2. The method according to claim 1, characterized in that a wire guide element (30) is used, the width of which transversely to the axial direction (X) is less than or equal to the width of the associated winding tooth (2) in the region of its end, which is free in the radial direction (R).

3. The method according to claim 1 or 2, characterized in that the winding support device (3), in particular each wire guide element (30), is attached, before winding by means of at least one pin or bolt (4) or a fastening element, in particular a clamping element, on the rotor or stator (1).

4. The method according to claim 3, characterized in that the winding support device (3), in particular each wire guide element (30), is removed, after winding, by removing the pin or bolt (4) or fastening element from the rotor or stator (1).

5. A winding support device (3), in particular for use in a method according to any one of the preceding claims, comprising at least one wire guide element (30) with at least one winding tooth extension section (34) extending in an axial direction (X) for abutment against the winding tooth (2) of a rotor or stator (1) and for the axial extension of the winding tooth (2), wherein the winding tooth extension section (34) is arranged on a first side of the wire guide element (30), and at least one wire deflection section (31, 32), which is disposed on a second side opposite the first side of the wire guide element (30), with a wire receiving recess (31), the depth direction of which extends in a radial direction (R) perpendicular to the axial direction (X), wherein the wire receiving recess (31) is open outwardly in the radial direction, and with an abutment section (33) for abutment against the end side of a rotor or stator (1).

6. The winding support device (3) according to claim 5, characterized in that the winding tooth extension section (34) has at its end remote from the abutment section (33) a section (35), which rises outwardly and obliquely in the radial direction (R) away from the abutment section.

7. The winding support device (3) according to claim 5 or 6, characterized in that a plurality of wire deflecting sections (31, 32) is arranged between the abutment section (33) and the end of the wire guide element (30) opposite the abutment section.

8. The winding support device (3) according to claim 7, characterized in that the wire deflecting sections (31, 32) are offset from each other in the radial direction (R).

9. The winding support device (3) according to claim 7, characterized in that the section of the wire deflecting sections (31, 32), which is next to the abutment section (33) is arranged farthest outward in the radial direction (R) and the radial offset gradually decreases towards the free end of the wire guide element in the axial direction (X).

10. The winding support device (3) according to any one of claims 5 to 9, characterized in that it consists of metal, in particular steel.
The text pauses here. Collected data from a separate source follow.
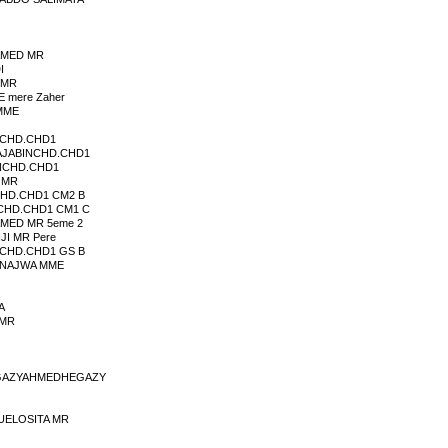
AMED MR
I
 MR
 mere Zaher
MME
KCHD.CHD1
IAJABINCHD.CHD1
ANCHD.CHD1
 MR
CHD.CHD1 CM2 B
NCHD.CHD1 CM1 C
MED MR 5eme 2
I MR Pere
ACHD.CHD1 GS B
TNAJWA MME
A
 MR
HEGAZYAHMEDHEGAZY
UELOSITA MR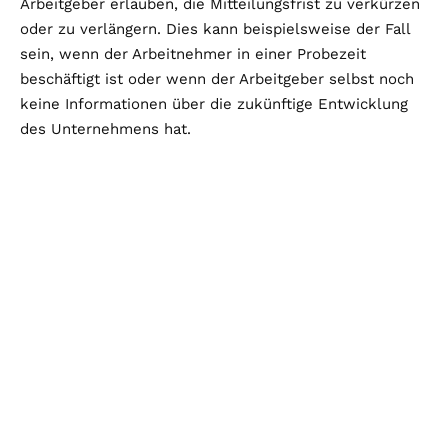
Arbeitgeber erlauben, die Mitteilungsfrist zu verkürzen
oder zu verlängern. Dies kann beispielsweise der Fall
sein, wenn der Arbeitnehmer in einer Probezeit
beschäftigt ist oder wenn der Arbeitgeber selbst noch
keine Informationen über die zukünftige Entwicklung
des Unternehmens hat.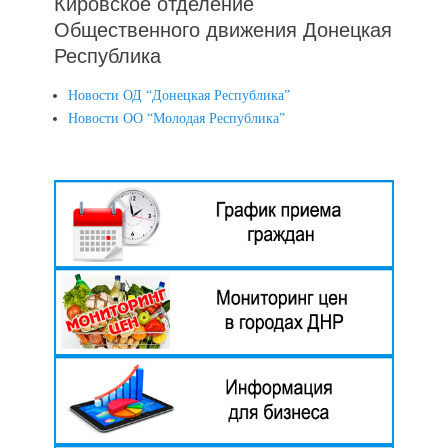
Кировское отделение
Общественного движения Донецкая
Республика
Новости ОД “Донецкая Республика”
Новости ОО “Молодая Республика”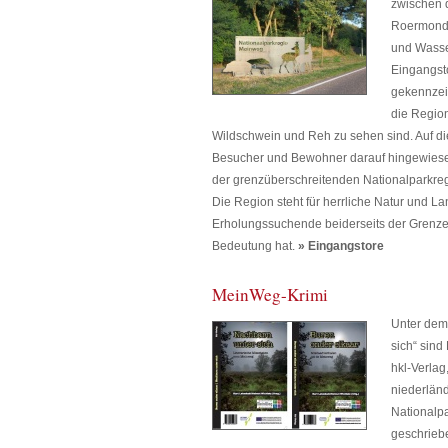
zwischen
Roermond
und Wasse
Eingangst
gekennzeic
die Region
Wildschwein und Reh zu sehen sind. Auf d
Besucher und Bewohner darauf hingewiesen
der grenzüberschreitenden Nationalparkre
Die Region steht für herrliche Natur und La
Erholungssuchende beiderseits der Grenz
Bedeutung hat.
» Eingangstore
MeinWeg-Krimi
Unter dem 
sich“ sind
hkl-Verlag
niederlän
Nationalp
geschrieb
11. A needle winding device, in particular for carrying out a method according to any one of claims 1 to 4, comprising at least one needle winder, which has a feed device which feeds at least one winding wire to at least one wire outlet nozzle, wherein the needle winder further comprises a workpiece holder, which receives or may receive a body to be wound with the winding wire, in particular of the rotor or stator (1) of an electric machine, characterized in that the needle winding device comprises at least one winding support device (3) according to any one of claims 5 to 10.

12. The needle winding device according to claim 11, characterized in that it comprises a plurality of winding support devices according to any one of claims 5 to 11.

13. The needle winding device according to any one of claims 11 or 12, characterized in that the workpiece holder has a body to be wound, on which one or more winding support devices are removably attached.